The Witcher 2: an imperfect masterpiece

Comments

  • ButtersButters CA Icrontian
    edited June 2011
    For $50 the 'eventual' expansion pack is included?
  • KoreishKoreish I'm a penguin, deal with it. KCMO Icrontian
    edited June 2011
    I'm not entirely sure how this game is supposed to be possible to finish. The combat is so damn hard. Usually I play my games on the hardest difficulty so I can pretend I'm a good gamer. But Insane difficulty is absolutely ridiculous without the ability to load. I dropped the difficulty down to hard and I still can't make progress with any sort of speed.
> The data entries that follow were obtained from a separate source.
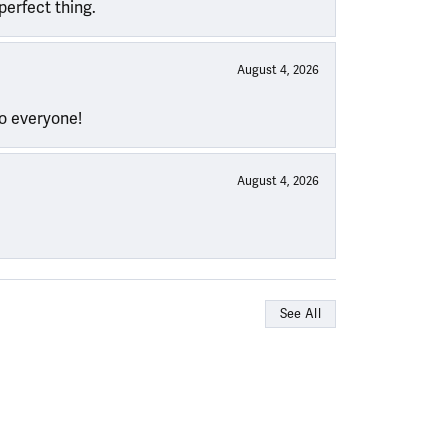
perfect thing.
August 4, 2026
to everyone!
August 4, 2026
See All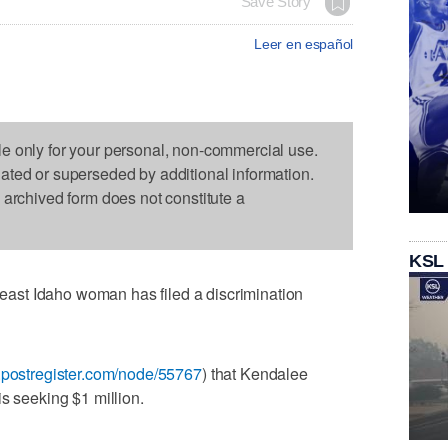
Save Story
Leer en español
le only for your personal, non-commercial use.
dated or superseded by additional information.
s archived form does not constitute a
KSL
st Idaho woman has filed a discrimination
.postregister.com/node/55767
) that Kendalee
s seeking $1 million.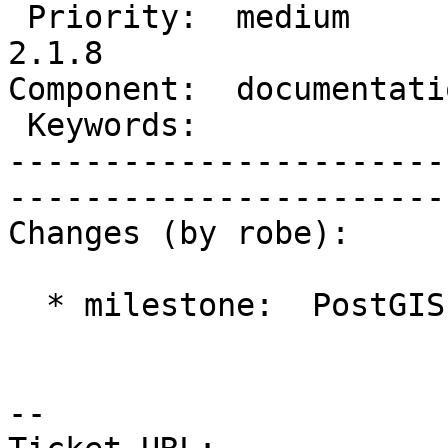
 Priority:  medium         |   Milestone:  PostGIS 
2.1.8

Component:  documentation  
 Keywords:                 |  

-----------------------
------------------------
Changes (by robe):

  * milestone:  PostGIS 2.1.7 => PostGIS 2.1.8

-- 
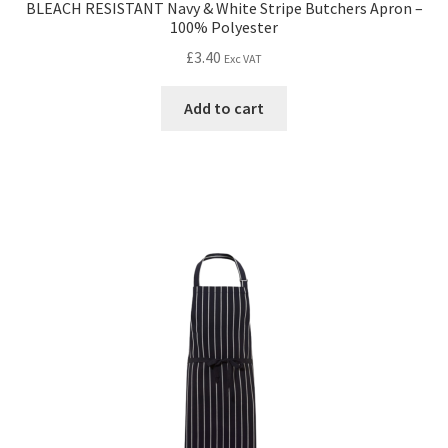
BLEACH RESISTANT Navy & White Stripe Butchers Apron –
100% Polyester
£
3.40
Exc VAT
Add to cart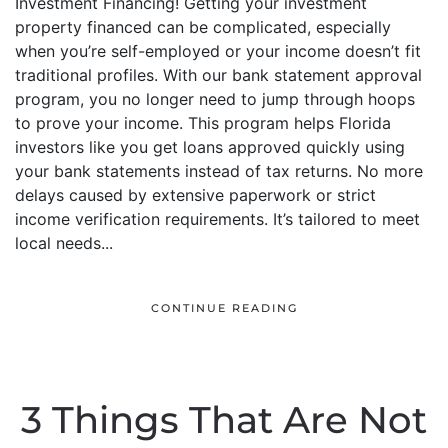
Investment Financing! Getting your investment
property financed can be complicated, especially
when you’re self-employed or your income doesn’t fit
traditional profiles. With our bank statement approval
program, you no longer need to jump through hoops
to prove your income. This program helps Florida
investors like you get loans approved quickly using
your bank statements instead of tax returns. No more
delays caused by extensive paperwork or strict
income verification requirements. It’s tailored to meet
local needs...
CONTINUE READING
3 Things That Are Not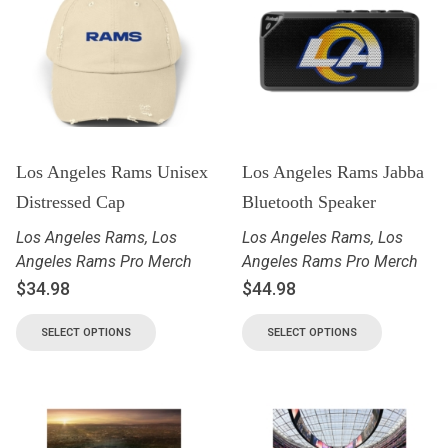
Los Angeles Rams Unisex
Los Angeles Rams Jabba
Distressed Cap
Bluetooth Speaker
Los Angeles Rams
,
Los
Los Angeles Rams
,
Los
Angeles Rams Pro Merch
Angeles Rams Pro Merch
$
34.98
$
44.98
SELECT OPTIONS
SELECT OPTIONS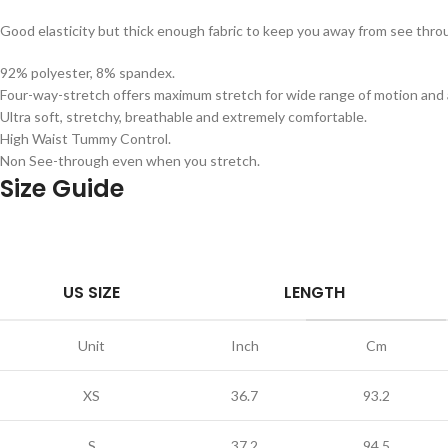
Good elasticity but thick enough fabric to keep you away from see th
92% polyester, 8% spandex.
Four-way-stretch offers maximum stretch for wide range of motion and a
Ultra soft, stretchy, breathable and extremely comfortable.
High Waist Tummy Control.
Non See-through even when you stretch.
Size Guide
US SIZE
LENGTH
Unit
Inch
Cm
XS
36.7
93.2
S
37.2
94.5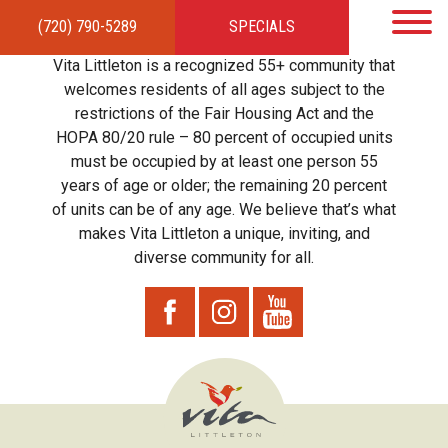
(720) 790-5289
SPECIALS
HOME
APARTMENTS
AMENITIES
GALLERY
LOCAL TIES
STEWARDSHIP
Vita Littleton is a recognized 55+ community that
RESIDENTS
TEAM
CONTACT
welcomes residents of all ages subject to the
restrictions of the Fair Housing Act and the
HOPA 80/20 rule – 80 percent of occupied units
must be occupied by at least one person 55
years of age or older; the remaining 20 percent
of units can be of any age. We believe that’s what
makes Vita Littleton a unique, inviting, and
diverse community for all.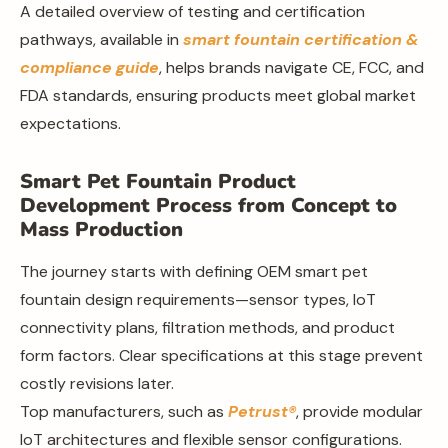
A detailed overview of testing and certification
pathways, available in
smart fountain certification &
compliance guide
, helps brands navigate CE, FCC, and
FDA standards, ensuring products meet global market
expectations.
Smart Pet Fountain Product
Development Process from Concept to
Mass Production
The journey starts with defining OEM smart pet
fountain design requirements—sensor types, IoT
connectivity plans, filtration methods, and product
form factors. Clear specifications at this stage prevent
costly revisions later.
Top manufacturers, such as
Petrust®
, provide modular
IoT architectures and flexible sensor configurations.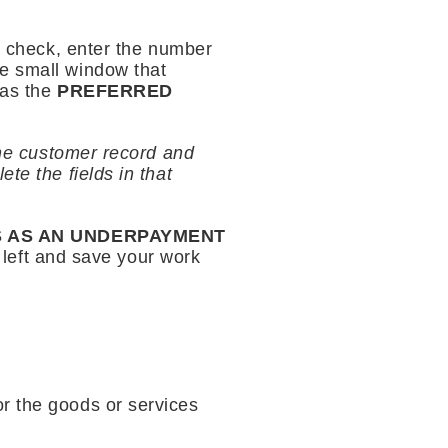
 a check, enter the number
the small window that
 as the
PREFERRED
the customer record and
te the fields in that
S AS AN UNDERPAYMENT
r left and save your work
r the goods or services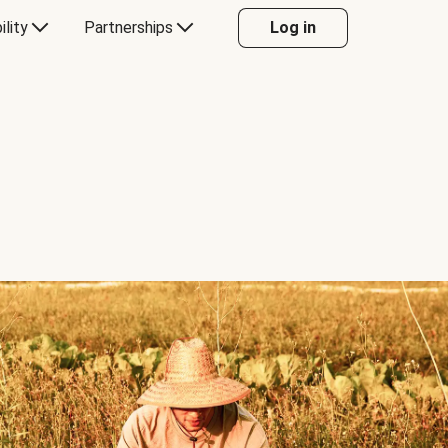
ility
Partnerships
Log in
    Does any one else seem to think so too, or am I missing something when in combat?
  • vinsanity0723vinsanity0723 Troy, NY
    edited June 2011
    It IS that difficult, I was playing on normal until a point where I couldn't make any progress, where I just changed it down to easy. You should have no shame playing this game on easy, or at least that's what I tell myself.
  • KoreishKoreish I'm a penguin, deal with it. KCMO Icrontian
    edited June 2011
    I bumped it down to easy for on side quest and it was TOO easy though. The difficulty scaling in this game seems to be kinda sky rockets.
  • kryystkryyst Ontario, Canada
    edited June 2011
    Minor niggle when did 20+hrs become a monster of a game? That to me should be the starting point for an RPG.
  • ThraxThrax 🐌 Austin, TX Icrontian
    edited June 2011
    I agree. 20 hours is nothing. Dragon Age: Origins still felt short at around 40 hours, and another one of my favorite games, Front Mission 3 for the PSX, offered more than 60 hours of play.
  • KoreishKoreish I'm a penguin, deal with it. KCMO Icrontian
    edited June 2011
    20+ hours became a monster game when FPS single players became the standard for comparison. Those games are maybe only 10-15 hrs usually, something easily playable in one day. Even some modern RPGs suffer from being to short (Fable).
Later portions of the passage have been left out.